Relaciones fe y ciencia

 

Una de las lecciones más interesantes y novedosas del nuevo libro del profesor y Académico matemático Marcus du Sautoy (Londres 1965), estriba precisamente en la manera bastante serena y humilde con la que plantea la relación entre fe y ciencia.

Por una parte, mantiene lógicamente nuestro autor, los diversos campos de cada una, con sus respectivos métodos y objetivos, sobre todo en relación al estudio del mundo creado: “Esencialmente, la ciencia plantea una sola pregunta sobre cómo funcionan las cosas: ¿qué proceso rige el mundo? Y deja deliberadamente de lado, por su propia naturaleza, cuestiones sobre el significado de las cosas, su valor y su propósito” (222).

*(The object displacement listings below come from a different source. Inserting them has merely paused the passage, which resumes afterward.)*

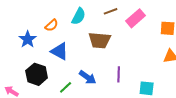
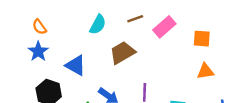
orange semicircle: (52, 25) -> (39, 27), moved, turned 96
brown trapezoid: (100, 40) -> (122, 53), turned 145

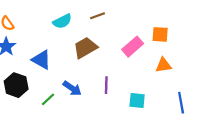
cyan semicircle: (98, 25) -> (62, 21), turned 36
pink rectangle: (164, 27) -> (133, 47), moved

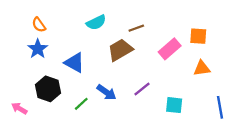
brown line: (97, 16) -> (136, 28), moved
purple line: (106, 85) -> (142, 89), turned 49

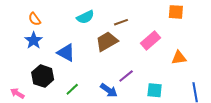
orange square: (198, 36) -> (176, 12), moved
blue arrow: (107, 92) -> (109, 90), moved

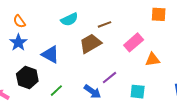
orange triangle: (179, 58) -> (153, 59), moved

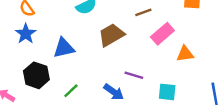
brown line: (104, 24) -> (143, 12), moved
blue triangle: (50, 54) -> (64, 48), turned -42
purple line: (110, 78) -> (134, 75), turned 56

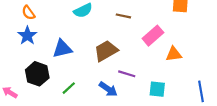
brown line: (143, 12) -> (123, 16), moved, turned 32
brown trapezoid: (111, 35) -> (106, 51), moved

Pero a la vez, y aquí radica la novedad fundamental, adopta un tono de confianza y de cordialidad para establecer relaciones positivas entre ambas, puesto que reconoce que “la ciencia y la teología se dedican a la búsqueda de la verdad” (221).

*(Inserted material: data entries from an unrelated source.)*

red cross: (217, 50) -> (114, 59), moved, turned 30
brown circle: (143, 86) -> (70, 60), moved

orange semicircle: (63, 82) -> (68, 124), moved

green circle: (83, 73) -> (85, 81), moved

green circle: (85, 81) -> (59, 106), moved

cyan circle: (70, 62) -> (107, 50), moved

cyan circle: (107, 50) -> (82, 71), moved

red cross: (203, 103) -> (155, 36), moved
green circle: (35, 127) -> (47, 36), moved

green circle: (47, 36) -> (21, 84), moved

En este sentido de las relaciones fe y ciencia, vale la pena detenerse, en algunos de los pasajes más significativos del libro, como, por ejemplo, cuando aborda el principio de incertidumbre de Heisenberg para hablar de la creación “ex nihilo”, de la nada, y comenta: “parece crear una incógnita o un hueco a través del cual Dios puede colarse, es posible también que llene otra brecha que para muchos constituye la chispa de la creencia en un Creador. Una de las grandes incógnitas es ésta: ¿por qué existe algo en vez de nada?” (227).

Enseguida, señala que algunos científicos terminan por vaciar el concepto tradicional de Dios convirtiéndole en la respuesta a la pregunta ¿de dónde viene todo esto? Y a continuación se dedican afanosamente a investigar cómo funciona el universo. Eso sí, lo hacen pensando que Dios no interviene en ese mundo una vez creado; esto es lo que desde Voltaire se ha llamado deísmo.

Enseguida, señalará a aquellos otros científicos para quienes Dios es “algo desconocido y que trasciende nuestros intentos de llegar a conocerlo (…). Un Dios demasiado trascendente pierde su fuerza y se desdibuja” (228).

Lógicamente, en este trabajo se admite la posibilidad de la existencia de un Dios personal, puesto que alguien puede haber creado de la nada y haberle dado a esa creación las leyes pertinentes con las que gobernarlo providentemente y que puede entrar en relación con el hombre, con cada hombre, pero ya estaremos en el límite donde empieza su tarea la teología. De ahí que la pregunta de Feuerbach sobre quien creó al creador, para los teístas es clara (229). Para los ateos, como Hawking, todavía no han logrado explicar cómo se creó la nada o el espacio vacío (231).

José Carlos Martín de la Hoz

Marcus du Sautoy, Lo que no podemos saber. Exploraciones en la frontera del conocimiento, Ed. Acantilado, Barcelona 2018, 570 pp.